O João Miguel Teodoro é um quase residente das oficinas - mas de todas as vezes, o mínimo que e pode dizer dos seus textos é que nos surpreendem sempre ao máximo. Como este seu conto, surreal e labiríntico, no seu jogo de palavras, ideias e sonoridades de muito poderoso e sedutor apelo. MG
Quando andava louca, numa
caminhada pelos arcebispos em busca de uns pontos cardeais que me levassem ao
Abade de Priscos, já tinha deixado o Viana para trás e puxava pelo Timóteo, que,
com sofreguidão, acompanhava o meu ritmo atrás do atraso.
O Carlos no seu nulo ser, mas na
sua notável instrução, deveria estar à minha espera como sempre, sem saber
muito bem se estava atrasado ou adiantado. Eu, com menos instrução, sabia que
estava. Seguramente pontual é que não estava.
Este seu jeito deu-me inúmeras
oportunidades para treinar uns Timoteos. Continuo a treinar. Espero é que
quando o Timóteo se sincronizar com o meu caminhar consiga chegar perto do
Carlos e da fome que eu já pressentia nos seus arrufos. Como ainda estavamos
apressados para o almoço, pensava que o Carlos no seu rosto já não tivesse
restos do creme de desfazer barba, feita de manhã, e que a assimetria facial não
fosse, mais uma vez, uma qualidade escondida no seu despiste.
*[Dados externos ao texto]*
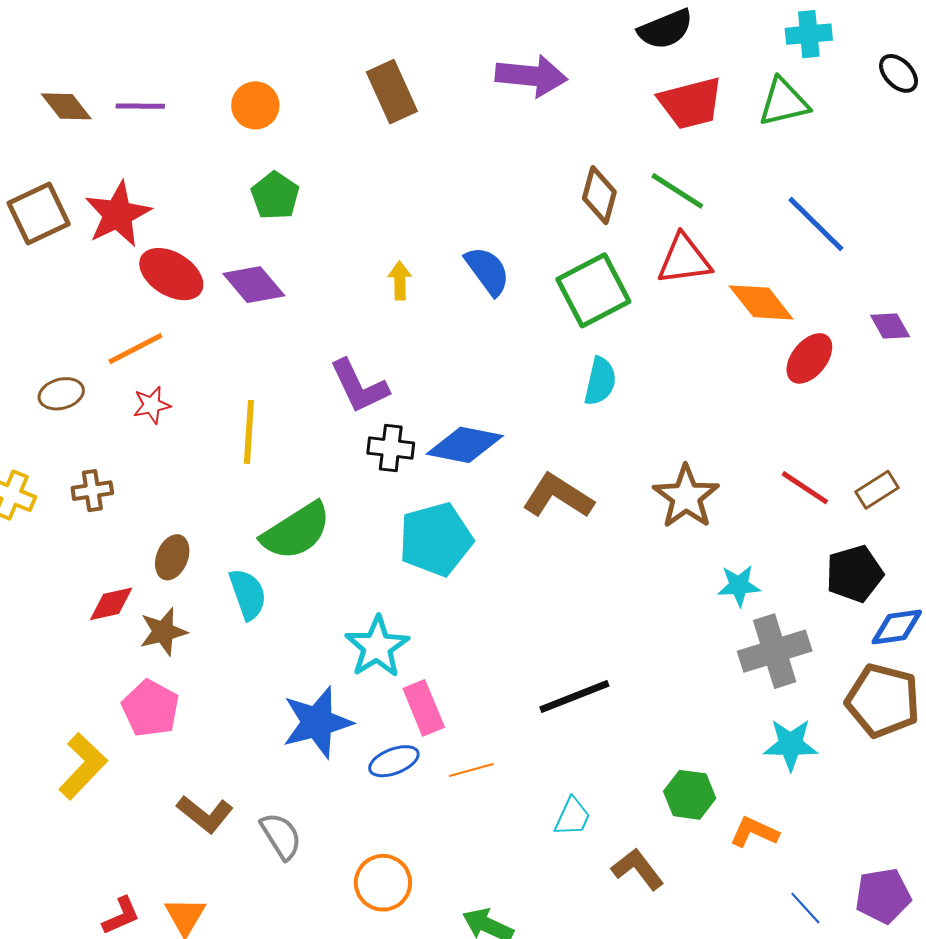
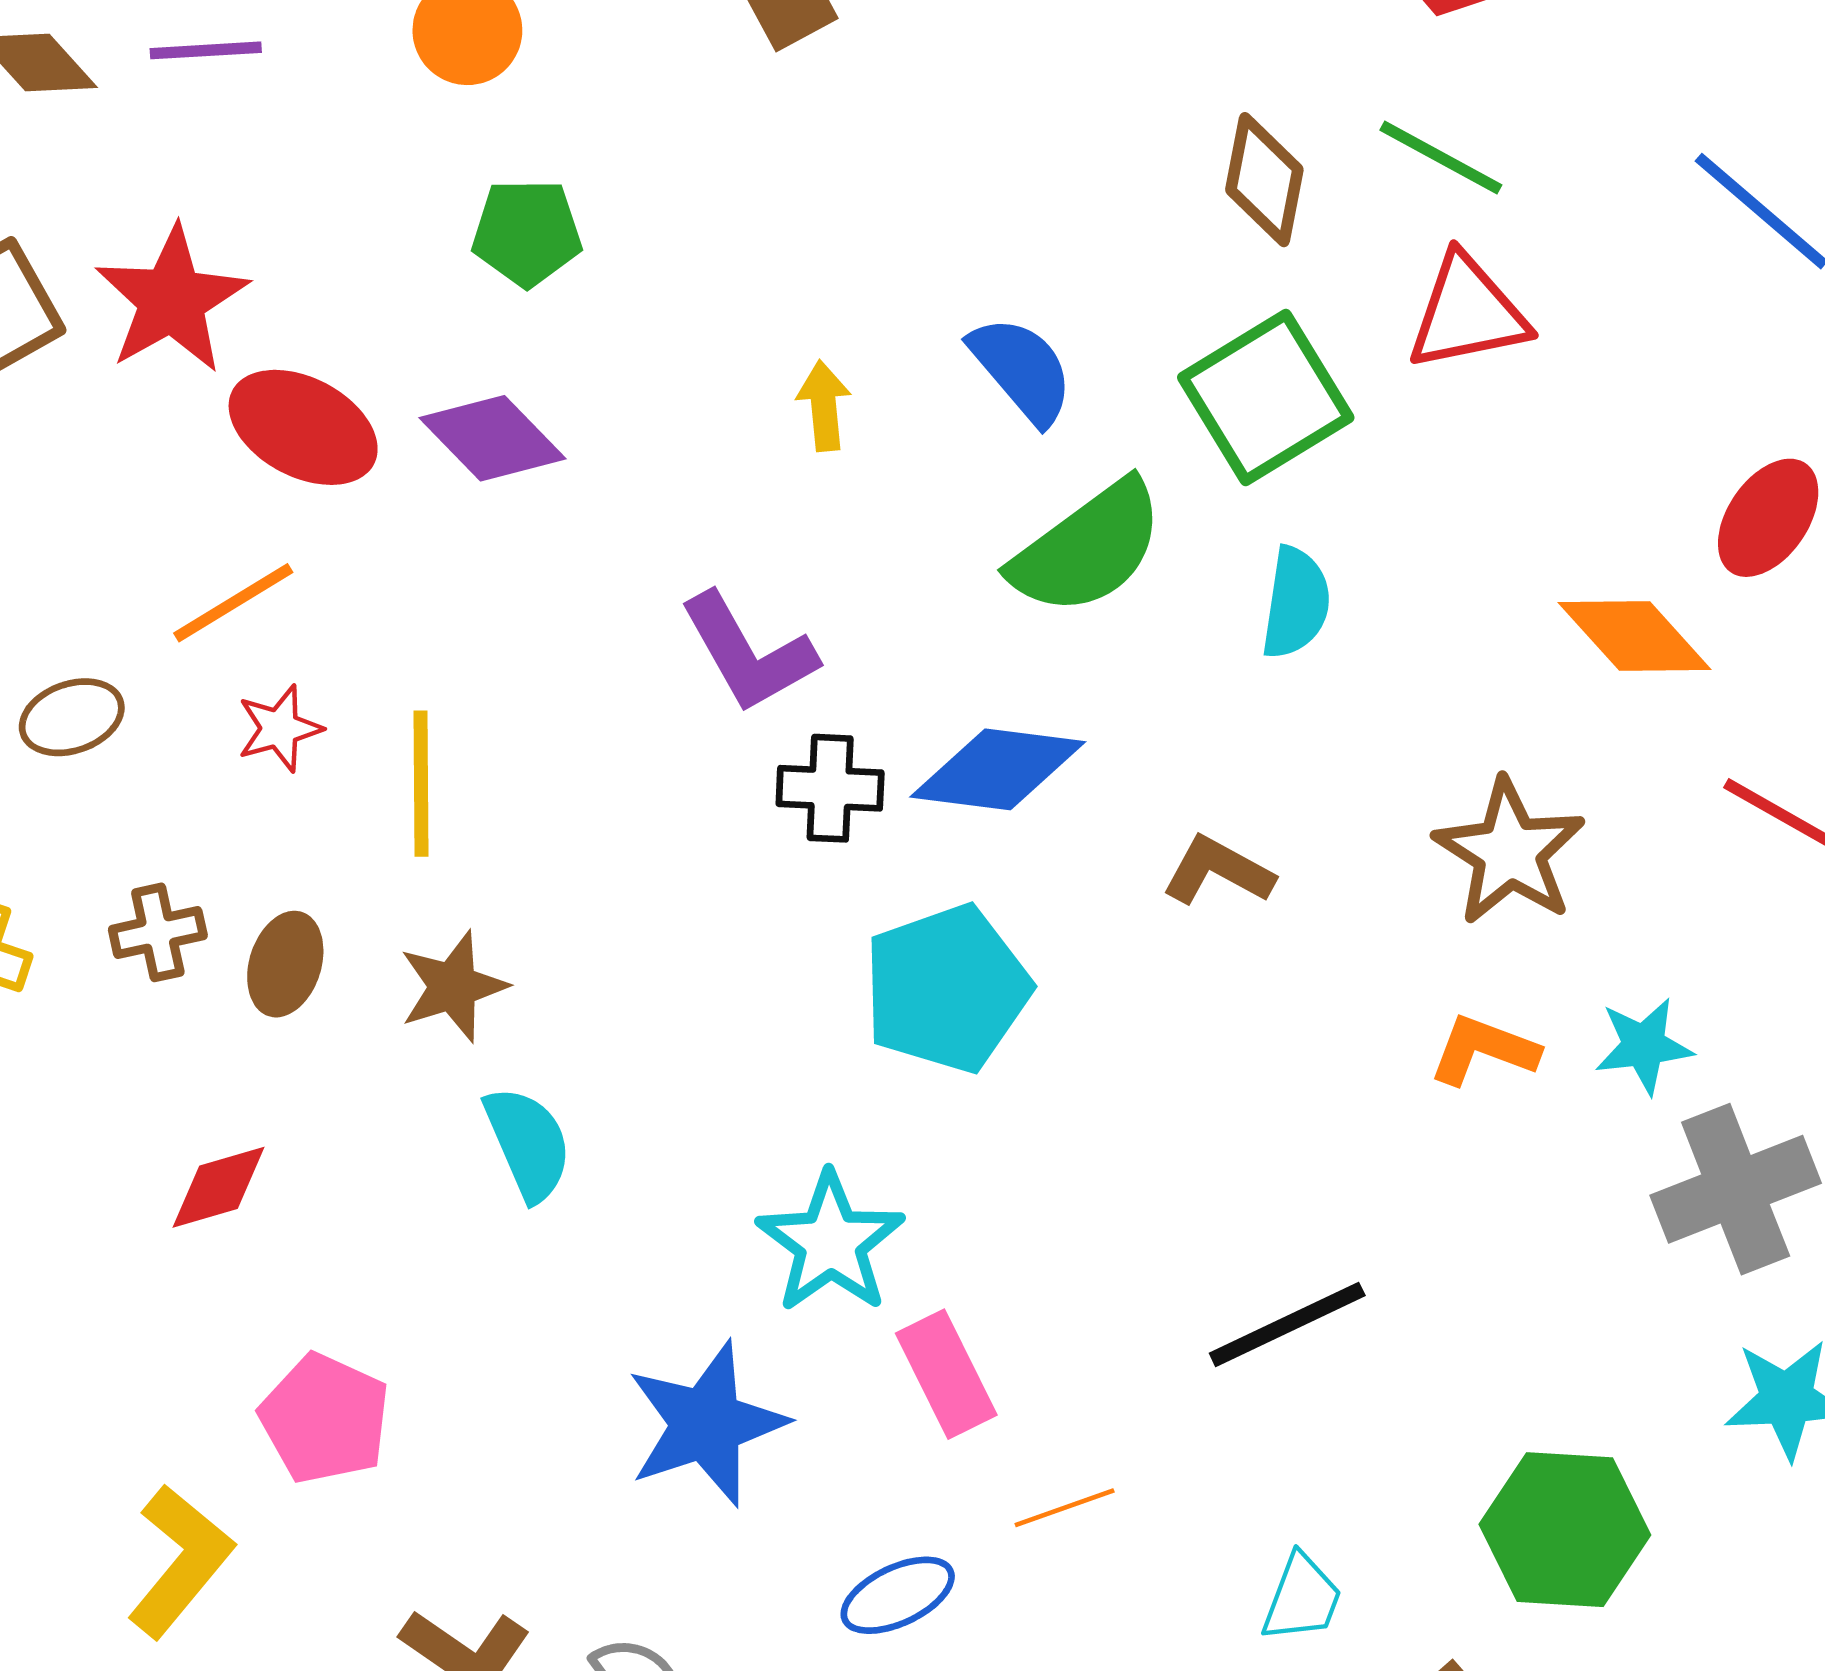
green pentagon: (275, 196) -> (527, 232), turned -30
orange diamond: (761, 302) -> (1635, 636), moved
yellow line: (249, 432) -> (421, 784), moved
brown L-shape: (558, 496) -> (1218, 871), size x0.7
green semicircle: (296, 531) -> (1088, 548), moved
brown ellipse: (172, 557) -> (285, 964), moved
brown star: (163, 632) -> (453, 987), moved
blue ellipse: (394, 761) -> (898, 1595), moved
green hexagon: (690, 795) -> (1565, 1530), size x1.4
orange L-shape: (754, 832) -> (1484, 1050), moved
É tão despistado
que muitas vezes se esquecia de mim...e que jeito tal me deu nos treinos.
Já não via o Pedro há imenso
tempo. Nem mesmo quando estava combinado um encontro com o Timóteo, e a Maria era
tramada.
Ah! Lá estava o Carlos previsível
como apelido. Calmo, a julgar que estava adiantado e com a imagem que eu
imaginava. Fiz de conta que estava com a pontualidade no auge e com o estômago
a dar horas, em sintonia com o choro do Timóteo. O silêncio foi servido durante
o almoço. Definitivamente, tinha dois estranhos comigo. Tudo terminou com o
doce que deu nome à casa onde o nosso repasto, atrasado, não se prolongou por
muito tempo. Já não me lembro muito bem, mas nas despedidas do Carlos, o meu
olhar puxado pelo Timóteo, identificou a Maria. Despachei o Carlos com uma
pressa cobarde. Uma saudade da Maria invadiu todo o meu corpo.
Fiquei cheia de dúvidas e o filme
da vida terminou com o primeiro choro do Timóteo. Talvez fosse a minha forma de
repelir o que tinha feito à minha amiga, mas estar com o Pedro foi tão bom. Ela
encarou o nascimento do Timóteo como uma experiência, leia-se lição para vidas
futuras. Do meu sofrimento à experiência adquirida da Maria, foi crescendo uma
linda retrospectiva de uma vida a quatro e que subitamente terminou com o
Timoteo a sair do meu ventre. Afinal, a cinco a história não tinha piada.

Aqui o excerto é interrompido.